Important Note Regarding VMware over NFS
Published on 18 Oct 2008 · Filed in Rant · 604 words (estimated 3 minutes to read)We ran into an interesting set of problems at work this week, all of them related to running virtual machines on VMware ESX over NetApp NFS. While we haven’t yet determined the root cause for all of the problem, we did uncover the root cause for one of the issues, and additional testing seems to indicate that one of the other problems may also be suffering from the same condition.
The problem seems to lie within some (now outdated) recommendations by NetApp for using NFS with VMware ESX. As late as June of this year, NetApp was recommending—via TR-3428, “NetApp and VMware Virtual Infrastructure 3 Storage Best Practices”–that users disable NFS locking on the storage system by setting the NFS.Lock.Disable setting to 1. Version 4.0 of TR-3428 was the version published in June of this year, and it still contained this recommendation.
As I understand it, this recommendation stemmed from a bug that existed in VMware ESX that caused long delays when removing VMware snapshots. As a workaround, NetApp recommended setting the NFS.Lock.Disable setting. Supposedly, VMware has fixed that bug with this patch, and the current version of TR-3428 (version 4.2, published in September 2008 and available from NetApp’s web site) no longer contains the recommendation to set NFS.Lock.Disable.
Unfortunately, customers who followed (then current) best practices may have set this value, and in so doing may have exposed themselves to a “split brain” scenario in which a VM is simultaneously registered and running on multiple VMware ESX hosts. Users may be particularly at risk if they also run VMware HA and have not protected themselves against isolation response (these articles are tagged ‘VMwareHA’ and will provide more information on isolation response). We’ve had one large customer be affected by this problem, and another large customer who is having problems that we believe are related to this same issue.
There are a couple of important things to note:
-
This is not a NetApp problem, but rather the result of a recommendation from NetApp. At that time, it was believed that this setting was necessary.
-
In most cases VMs affected by this split-brain scenario will get corrupted and must be rebuilt or restored from backup.
We’re not the only ones who have seen this behavior, either:
VMware and NFS on NetApp Filers
NFS Datastores and what was their BIG issue…
The key takeaway from this is the following:
-
If you haven’t yet applied ESX350-200808401-BG, you should apply it. Don’t wait. Now.
-
If you did follow NetApp’s recommendations and set NFS.Lock.Disable, then review the instructions below (credit to Rick Scherer and several others, thank you!) to remedy the situation.

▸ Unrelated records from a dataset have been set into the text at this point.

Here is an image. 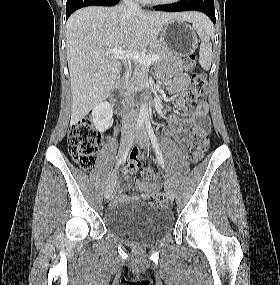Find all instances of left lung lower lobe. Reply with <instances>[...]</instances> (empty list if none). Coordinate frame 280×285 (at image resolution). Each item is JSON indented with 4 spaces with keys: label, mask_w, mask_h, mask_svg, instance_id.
<instances>
[{
    "label": "left lung lower lobe",
    "mask_w": 280,
    "mask_h": 285,
    "mask_svg": "<svg viewBox=\"0 0 280 285\" xmlns=\"http://www.w3.org/2000/svg\"><path fill=\"white\" fill-rule=\"evenodd\" d=\"M158 11L180 12L196 10L205 13L215 24L214 0H180L178 3L155 7Z\"/></svg>",
    "instance_id": "obj_1"
}]
</instances>
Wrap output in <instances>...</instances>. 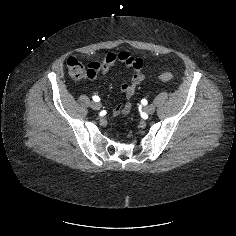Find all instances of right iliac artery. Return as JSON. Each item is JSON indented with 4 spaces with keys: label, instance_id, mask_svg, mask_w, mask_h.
Returning a JSON list of instances; mask_svg holds the SVG:
<instances>
[{
    "label": "right iliac artery",
    "instance_id": "82829eb1",
    "mask_svg": "<svg viewBox=\"0 0 236 236\" xmlns=\"http://www.w3.org/2000/svg\"><path fill=\"white\" fill-rule=\"evenodd\" d=\"M92 98H93V100H94L95 102H99V101H100V98H99L98 96H93Z\"/></svg>",
    "mask_w": 236,
    "mask_h": 236
}]
</instances>
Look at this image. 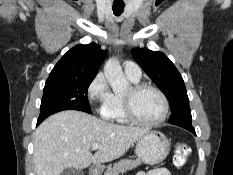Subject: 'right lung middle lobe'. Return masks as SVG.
<instances>
[{
  "instance_id": "dd1d6c3e",
  "label": "right lung middle lobe",
  "mask_w": 233,
  "mask_h": 175,
  "mask_svg": "<svg viewBox=\"0 0 233 175\" xmlns=\"http://www.w3.org/2000/svg\"><path fill=\"white\" fill-rule=\"evenodd\" d=\"M94 77L47 79L38 119L63 110L91 113L87 91Z\"/></svg>"
}]
</instances>
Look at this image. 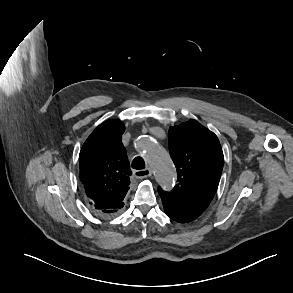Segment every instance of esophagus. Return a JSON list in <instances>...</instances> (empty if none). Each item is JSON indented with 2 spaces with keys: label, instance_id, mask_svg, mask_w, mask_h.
<instances>
[{
  "label": "esophagus",
  "instance_id": "1",
  "mask_svg": "<svg viewBox=\"0 0 293 293\" xmlns=\"http://www.w3.org/2000/svg\"><path fill=\"white\" fill-rule=\"evenodd\" d=\"M134 175L137 178L144 179V178L151 176V170L149 168L142 169V170H136L134 172Z\"/></svg>",
  "mask_w": 293,
  "mask_h": 293
}]
</instances>
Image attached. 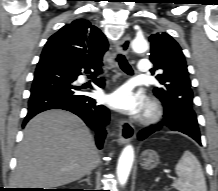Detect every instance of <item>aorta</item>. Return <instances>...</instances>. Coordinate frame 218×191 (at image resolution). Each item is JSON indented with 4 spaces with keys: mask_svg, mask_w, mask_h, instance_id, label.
I'll use <instances>...</instances> for the list:
<instances>
[{
    "mask_svg": "<svg viewBox=\"0 0 218 191\" xmlns=\"http://www.w3.org/2000/svg\"><path fill=\"white\" fill-rule=\"evenodd\" d=\"M132 49L136 53L145 52L148 49V43L144 38H135L131 43ZM134 161V148L132 145H127L123 150L118 160L117 176L121 185H124L129 177Z\"/></svg>",
    "mask_w": 218,
    "mask_h": 191,
    "instance_id": "762f6f07",
    "label": "aorta"
}]
</instances>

The instructions you should follow to restore NFS locking are here (these instructions include applying the patch):
-
Download patch ESX350-200808401-BG
-
Identify an ESX server against which you will apply the patch
-
Use VMotion and migrate the running VMs to other VMware ESX nodes
-
Install this patch on the selected VMware ESX server
-
In the Advanced Configuration settings ensure that NFS file locking is enabled with NFS.Lock.Disable=0 (you can also use the esxcfg-advcfg command to set this value)
-
Edit the
/etc/vmware/config
file and add the lineprefvmx.ConsolidateDeleteNFSLocks = "TRUE"
. -
Save the changes to the file and reboot the VMware ESX host
-
Use VMotion to move VMs back to patched/NFS lock enabled/prefvmx enabled host
-
Repeat the steps above on each host in the cluster
So, again, if you haven’t applied ESX350-200808401-BG, please do so as quickly as possible, and then ensure that NFS locking is enabled. If you’ve previously disabled NFS locking, then follow the steps above to restore NFS locking and protect yourself against this possible split-brain scenario.